Resulta que el dueño de ese periódico de derechas rancias al parecer me odia y por eso miente y me llama insolvente. ¿Por qué me odia? No le he hecho nada, no he dicho nada contra él, no he escrito nada contra él, simplemente no está en mi radar literario ni periodístico. Nunca me he ocupado de él, esta sería la primera vez y espero que sea la última. Cuando lo he visto en cafés y restaurantes, lo he saludado y le he dicho, exagerando claro, que no me pierdo su columna diaria de opinión política, que suele ser una cápsula de cianuro. Debo aclarar que ese señor, su esposa y sus hijos son todos inmensamente ricos, inmensamente solventes, en absoluto insolventes, lo que me alegra por ellos y sus descendientes.

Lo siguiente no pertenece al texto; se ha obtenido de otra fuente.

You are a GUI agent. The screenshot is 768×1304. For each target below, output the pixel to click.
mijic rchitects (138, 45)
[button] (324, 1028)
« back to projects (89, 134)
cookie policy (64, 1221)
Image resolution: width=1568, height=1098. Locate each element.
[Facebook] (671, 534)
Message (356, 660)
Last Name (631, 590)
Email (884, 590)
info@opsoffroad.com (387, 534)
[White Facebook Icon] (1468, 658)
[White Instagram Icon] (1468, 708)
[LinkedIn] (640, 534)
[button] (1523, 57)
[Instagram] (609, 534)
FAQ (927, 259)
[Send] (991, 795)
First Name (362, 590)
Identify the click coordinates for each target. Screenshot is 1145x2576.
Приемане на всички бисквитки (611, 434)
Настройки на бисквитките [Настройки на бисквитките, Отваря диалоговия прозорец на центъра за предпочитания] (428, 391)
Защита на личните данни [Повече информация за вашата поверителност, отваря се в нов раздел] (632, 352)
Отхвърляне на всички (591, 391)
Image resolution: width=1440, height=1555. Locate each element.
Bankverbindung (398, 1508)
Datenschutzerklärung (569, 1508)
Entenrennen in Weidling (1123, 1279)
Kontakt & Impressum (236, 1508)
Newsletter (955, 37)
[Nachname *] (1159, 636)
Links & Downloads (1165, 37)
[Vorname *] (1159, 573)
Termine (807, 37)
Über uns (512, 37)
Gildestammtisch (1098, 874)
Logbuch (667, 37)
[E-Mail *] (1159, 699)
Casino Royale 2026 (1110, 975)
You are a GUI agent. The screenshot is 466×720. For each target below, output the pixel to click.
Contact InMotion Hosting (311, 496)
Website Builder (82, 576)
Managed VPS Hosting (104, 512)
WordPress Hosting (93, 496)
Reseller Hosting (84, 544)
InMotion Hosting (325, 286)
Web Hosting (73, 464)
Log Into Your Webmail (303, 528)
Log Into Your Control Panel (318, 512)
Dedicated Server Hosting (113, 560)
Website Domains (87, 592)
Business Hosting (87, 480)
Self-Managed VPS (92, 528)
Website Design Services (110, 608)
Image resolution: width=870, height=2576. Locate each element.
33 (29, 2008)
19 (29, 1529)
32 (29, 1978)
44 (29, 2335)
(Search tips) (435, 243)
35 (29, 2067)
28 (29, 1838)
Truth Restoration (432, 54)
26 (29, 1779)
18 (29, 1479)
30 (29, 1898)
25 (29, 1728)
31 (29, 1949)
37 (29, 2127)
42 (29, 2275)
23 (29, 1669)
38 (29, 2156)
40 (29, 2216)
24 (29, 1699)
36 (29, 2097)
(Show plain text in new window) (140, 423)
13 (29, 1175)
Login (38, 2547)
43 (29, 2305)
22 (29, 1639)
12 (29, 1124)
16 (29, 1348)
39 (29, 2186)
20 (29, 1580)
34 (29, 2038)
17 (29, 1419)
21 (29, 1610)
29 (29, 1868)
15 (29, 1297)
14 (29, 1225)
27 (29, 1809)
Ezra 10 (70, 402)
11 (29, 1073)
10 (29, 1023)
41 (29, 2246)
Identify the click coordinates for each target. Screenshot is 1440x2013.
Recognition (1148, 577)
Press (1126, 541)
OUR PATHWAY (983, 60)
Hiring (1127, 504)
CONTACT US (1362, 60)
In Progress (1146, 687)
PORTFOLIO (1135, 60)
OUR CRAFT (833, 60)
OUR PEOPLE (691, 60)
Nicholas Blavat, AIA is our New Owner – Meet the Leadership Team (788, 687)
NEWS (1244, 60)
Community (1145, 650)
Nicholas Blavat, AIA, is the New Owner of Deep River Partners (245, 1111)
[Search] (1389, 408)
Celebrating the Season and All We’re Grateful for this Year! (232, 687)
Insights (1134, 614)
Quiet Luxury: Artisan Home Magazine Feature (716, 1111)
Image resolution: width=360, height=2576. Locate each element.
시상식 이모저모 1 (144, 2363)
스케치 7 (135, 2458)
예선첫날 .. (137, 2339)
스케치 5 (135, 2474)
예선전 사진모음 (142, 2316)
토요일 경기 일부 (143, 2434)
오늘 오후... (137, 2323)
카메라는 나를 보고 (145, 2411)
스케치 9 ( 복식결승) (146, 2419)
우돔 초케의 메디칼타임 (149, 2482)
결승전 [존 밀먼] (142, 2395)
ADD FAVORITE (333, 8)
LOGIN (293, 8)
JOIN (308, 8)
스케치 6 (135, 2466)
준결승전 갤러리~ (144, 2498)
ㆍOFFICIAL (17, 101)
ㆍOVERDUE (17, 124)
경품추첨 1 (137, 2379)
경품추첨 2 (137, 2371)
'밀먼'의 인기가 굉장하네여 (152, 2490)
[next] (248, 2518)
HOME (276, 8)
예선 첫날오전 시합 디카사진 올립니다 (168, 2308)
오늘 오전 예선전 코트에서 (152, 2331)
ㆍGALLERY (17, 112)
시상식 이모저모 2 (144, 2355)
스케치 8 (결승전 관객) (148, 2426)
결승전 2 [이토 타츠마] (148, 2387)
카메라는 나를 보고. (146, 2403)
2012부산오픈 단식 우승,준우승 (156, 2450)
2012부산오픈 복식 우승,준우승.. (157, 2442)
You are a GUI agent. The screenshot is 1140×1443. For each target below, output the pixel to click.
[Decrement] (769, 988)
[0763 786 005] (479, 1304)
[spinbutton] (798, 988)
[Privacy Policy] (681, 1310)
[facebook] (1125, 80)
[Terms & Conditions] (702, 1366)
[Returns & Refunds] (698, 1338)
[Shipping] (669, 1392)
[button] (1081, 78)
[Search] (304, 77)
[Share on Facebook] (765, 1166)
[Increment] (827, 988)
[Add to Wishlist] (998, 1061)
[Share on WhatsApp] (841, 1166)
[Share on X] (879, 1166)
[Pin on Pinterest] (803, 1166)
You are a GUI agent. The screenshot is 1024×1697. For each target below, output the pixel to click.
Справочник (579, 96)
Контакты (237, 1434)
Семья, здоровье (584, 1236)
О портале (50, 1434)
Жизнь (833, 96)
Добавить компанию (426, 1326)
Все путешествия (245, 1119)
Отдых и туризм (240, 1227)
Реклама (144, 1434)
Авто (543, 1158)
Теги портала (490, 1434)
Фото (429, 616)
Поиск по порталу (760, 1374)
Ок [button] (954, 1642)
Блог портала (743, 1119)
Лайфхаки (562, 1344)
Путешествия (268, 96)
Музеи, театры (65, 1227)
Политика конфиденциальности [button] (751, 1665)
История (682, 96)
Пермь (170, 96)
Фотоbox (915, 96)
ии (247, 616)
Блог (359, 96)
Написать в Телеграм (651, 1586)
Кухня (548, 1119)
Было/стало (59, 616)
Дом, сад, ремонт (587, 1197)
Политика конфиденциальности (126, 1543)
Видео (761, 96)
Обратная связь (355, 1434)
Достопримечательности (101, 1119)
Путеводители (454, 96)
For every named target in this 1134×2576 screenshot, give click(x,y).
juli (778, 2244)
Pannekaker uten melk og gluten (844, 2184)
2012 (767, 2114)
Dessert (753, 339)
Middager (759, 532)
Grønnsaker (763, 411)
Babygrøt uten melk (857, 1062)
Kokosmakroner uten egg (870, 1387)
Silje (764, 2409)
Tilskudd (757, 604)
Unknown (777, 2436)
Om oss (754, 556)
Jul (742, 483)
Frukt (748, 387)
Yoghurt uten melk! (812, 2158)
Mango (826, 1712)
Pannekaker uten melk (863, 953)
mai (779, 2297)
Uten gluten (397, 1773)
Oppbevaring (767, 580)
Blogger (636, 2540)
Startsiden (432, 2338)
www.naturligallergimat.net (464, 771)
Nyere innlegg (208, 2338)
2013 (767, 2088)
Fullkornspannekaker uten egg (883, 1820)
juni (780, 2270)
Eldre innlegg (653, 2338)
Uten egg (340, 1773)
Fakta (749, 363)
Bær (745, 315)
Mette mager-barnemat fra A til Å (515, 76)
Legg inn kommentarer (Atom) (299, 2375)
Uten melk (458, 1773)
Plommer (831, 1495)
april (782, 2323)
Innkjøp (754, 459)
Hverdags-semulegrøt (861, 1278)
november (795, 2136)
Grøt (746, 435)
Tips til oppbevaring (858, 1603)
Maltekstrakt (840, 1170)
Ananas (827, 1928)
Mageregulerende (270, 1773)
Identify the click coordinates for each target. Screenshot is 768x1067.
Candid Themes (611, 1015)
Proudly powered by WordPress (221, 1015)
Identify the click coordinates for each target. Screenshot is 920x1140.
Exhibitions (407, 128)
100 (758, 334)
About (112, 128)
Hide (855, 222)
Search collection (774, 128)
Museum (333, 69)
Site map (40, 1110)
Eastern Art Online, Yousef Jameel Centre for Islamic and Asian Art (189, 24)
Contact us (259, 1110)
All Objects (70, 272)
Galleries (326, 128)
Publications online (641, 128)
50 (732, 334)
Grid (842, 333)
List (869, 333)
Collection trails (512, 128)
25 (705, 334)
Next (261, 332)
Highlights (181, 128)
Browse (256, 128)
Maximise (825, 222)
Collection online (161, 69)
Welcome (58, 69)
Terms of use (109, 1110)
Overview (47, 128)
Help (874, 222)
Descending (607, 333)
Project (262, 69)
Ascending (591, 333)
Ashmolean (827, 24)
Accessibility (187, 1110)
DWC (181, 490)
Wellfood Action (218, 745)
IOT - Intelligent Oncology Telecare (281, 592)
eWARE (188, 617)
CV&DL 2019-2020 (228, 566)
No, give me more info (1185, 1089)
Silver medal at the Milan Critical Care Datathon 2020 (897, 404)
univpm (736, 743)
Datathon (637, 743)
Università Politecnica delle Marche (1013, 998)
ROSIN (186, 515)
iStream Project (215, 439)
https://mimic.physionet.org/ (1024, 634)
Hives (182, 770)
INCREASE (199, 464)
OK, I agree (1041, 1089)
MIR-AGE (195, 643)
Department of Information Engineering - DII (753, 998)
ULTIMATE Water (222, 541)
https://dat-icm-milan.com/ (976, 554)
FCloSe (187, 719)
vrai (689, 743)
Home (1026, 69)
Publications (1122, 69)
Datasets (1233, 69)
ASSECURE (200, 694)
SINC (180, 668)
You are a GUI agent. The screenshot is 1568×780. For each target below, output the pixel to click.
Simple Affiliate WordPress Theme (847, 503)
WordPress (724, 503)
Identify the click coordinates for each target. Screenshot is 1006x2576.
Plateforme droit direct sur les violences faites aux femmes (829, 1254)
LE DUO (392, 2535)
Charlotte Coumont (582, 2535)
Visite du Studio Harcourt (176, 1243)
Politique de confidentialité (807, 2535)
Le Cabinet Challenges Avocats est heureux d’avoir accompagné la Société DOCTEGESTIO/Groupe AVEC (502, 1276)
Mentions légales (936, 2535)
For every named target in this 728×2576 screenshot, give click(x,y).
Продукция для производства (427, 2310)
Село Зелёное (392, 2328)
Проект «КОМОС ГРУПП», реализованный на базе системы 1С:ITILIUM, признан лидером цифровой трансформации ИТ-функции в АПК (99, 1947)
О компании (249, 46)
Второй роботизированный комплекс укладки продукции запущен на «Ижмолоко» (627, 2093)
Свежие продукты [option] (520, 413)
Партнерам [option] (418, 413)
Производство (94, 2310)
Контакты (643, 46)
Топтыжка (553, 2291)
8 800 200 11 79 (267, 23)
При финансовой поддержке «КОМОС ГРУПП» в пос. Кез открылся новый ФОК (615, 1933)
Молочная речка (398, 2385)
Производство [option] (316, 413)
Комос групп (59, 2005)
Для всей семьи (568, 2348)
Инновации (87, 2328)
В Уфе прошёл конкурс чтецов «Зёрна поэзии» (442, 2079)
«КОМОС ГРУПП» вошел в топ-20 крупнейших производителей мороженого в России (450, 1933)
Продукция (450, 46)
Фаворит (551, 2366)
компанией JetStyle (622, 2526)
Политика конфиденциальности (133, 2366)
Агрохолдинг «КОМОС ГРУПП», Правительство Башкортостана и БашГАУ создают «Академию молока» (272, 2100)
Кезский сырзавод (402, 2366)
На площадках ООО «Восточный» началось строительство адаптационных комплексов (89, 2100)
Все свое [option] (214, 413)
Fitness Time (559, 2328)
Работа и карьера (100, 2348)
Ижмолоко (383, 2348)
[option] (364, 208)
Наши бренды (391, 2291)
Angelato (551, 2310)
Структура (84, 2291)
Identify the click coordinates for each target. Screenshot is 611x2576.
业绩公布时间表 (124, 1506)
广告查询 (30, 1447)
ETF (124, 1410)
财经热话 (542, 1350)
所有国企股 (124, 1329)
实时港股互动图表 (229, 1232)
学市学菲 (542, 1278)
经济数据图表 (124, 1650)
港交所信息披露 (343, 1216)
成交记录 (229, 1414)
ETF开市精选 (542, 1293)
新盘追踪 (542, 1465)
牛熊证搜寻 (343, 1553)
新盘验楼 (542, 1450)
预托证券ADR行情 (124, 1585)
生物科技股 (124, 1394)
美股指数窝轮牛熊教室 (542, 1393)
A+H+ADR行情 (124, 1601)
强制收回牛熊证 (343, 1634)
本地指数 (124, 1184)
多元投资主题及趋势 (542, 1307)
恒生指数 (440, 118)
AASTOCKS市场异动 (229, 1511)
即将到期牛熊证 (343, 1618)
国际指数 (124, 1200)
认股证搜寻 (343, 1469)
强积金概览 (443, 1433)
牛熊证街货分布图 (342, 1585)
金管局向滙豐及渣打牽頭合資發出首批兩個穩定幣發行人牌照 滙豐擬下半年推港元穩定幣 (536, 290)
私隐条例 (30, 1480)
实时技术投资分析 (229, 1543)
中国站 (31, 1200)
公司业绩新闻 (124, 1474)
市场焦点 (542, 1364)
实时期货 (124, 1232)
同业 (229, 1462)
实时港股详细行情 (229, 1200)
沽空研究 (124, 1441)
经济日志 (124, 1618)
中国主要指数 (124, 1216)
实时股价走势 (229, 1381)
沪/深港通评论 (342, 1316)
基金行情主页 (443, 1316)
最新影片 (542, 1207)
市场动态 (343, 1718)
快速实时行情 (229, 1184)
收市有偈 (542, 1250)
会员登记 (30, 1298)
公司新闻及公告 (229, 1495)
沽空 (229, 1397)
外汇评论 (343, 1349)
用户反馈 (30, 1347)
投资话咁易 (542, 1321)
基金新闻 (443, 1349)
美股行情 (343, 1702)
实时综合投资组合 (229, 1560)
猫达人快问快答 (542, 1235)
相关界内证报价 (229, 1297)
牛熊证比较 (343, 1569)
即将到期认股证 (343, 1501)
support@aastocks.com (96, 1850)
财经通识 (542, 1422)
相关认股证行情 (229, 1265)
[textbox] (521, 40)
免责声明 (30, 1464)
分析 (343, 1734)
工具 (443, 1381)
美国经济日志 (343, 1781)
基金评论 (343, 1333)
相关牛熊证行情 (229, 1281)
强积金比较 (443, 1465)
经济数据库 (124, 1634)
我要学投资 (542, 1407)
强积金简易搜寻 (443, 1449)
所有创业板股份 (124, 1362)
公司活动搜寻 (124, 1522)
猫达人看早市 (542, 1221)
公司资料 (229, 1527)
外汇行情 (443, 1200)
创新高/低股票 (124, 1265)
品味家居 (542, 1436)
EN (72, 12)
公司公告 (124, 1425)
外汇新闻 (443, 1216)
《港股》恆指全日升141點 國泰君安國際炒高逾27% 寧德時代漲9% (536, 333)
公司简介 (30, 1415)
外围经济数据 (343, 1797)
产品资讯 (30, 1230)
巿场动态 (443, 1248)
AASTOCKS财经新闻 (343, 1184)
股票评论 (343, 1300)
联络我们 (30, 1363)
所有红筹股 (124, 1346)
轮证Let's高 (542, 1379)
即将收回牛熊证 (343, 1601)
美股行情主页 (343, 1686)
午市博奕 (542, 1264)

Entonces, ¿por qué me odia así, tan de pronto? Solo encuentro una explicación tentativa: porque mi hermano le dio una paliza a su hijo. ¿Por qué mi hermano redujo a trompadas y patadas a su hijo, por qué lo dejo contuso y lesionado, hecho un guiñapo, un estropicio, un atado de nervios trémulos? Porque descubrió que el hijo del dueño del periódico de derechas rancias estaba coqueteando con su esposa, escribiéndole mensajes eróticos, citándola a encuentros furtivos. Y mi hermano y su esposa eran íntimos amigos del hijo del dueño del periódico de derechas rancias. Eran muy amigos, tanto que viajaban juntos a todas partes. Hasta que mi hermano descubrió que su gran amigo, o sea el hijo del dueño del periódico de derechas rancias, estaba tratando de acostarse con su esposa, o ya se acostaba con ella. Entonces mi hermano, que no es un señorito refinado como yo, le dio una paliza feroz a su amigo pérfido, traidor. No debió pegarle, pudo matarlo o dejarlo lisiado, y así se lo dije, con el profundo cariño que siento por él. Pero entendí su rabia, su frustración, su impotencia. Y su examigo quedó tan averiado que debió viajar a operarse. Y mi hermano se separó de su esposa, después de muchos años de matrimonio feliz. O sea, una pena, una desgracia, un trauma familiar que me dolió mucho y aún lamento.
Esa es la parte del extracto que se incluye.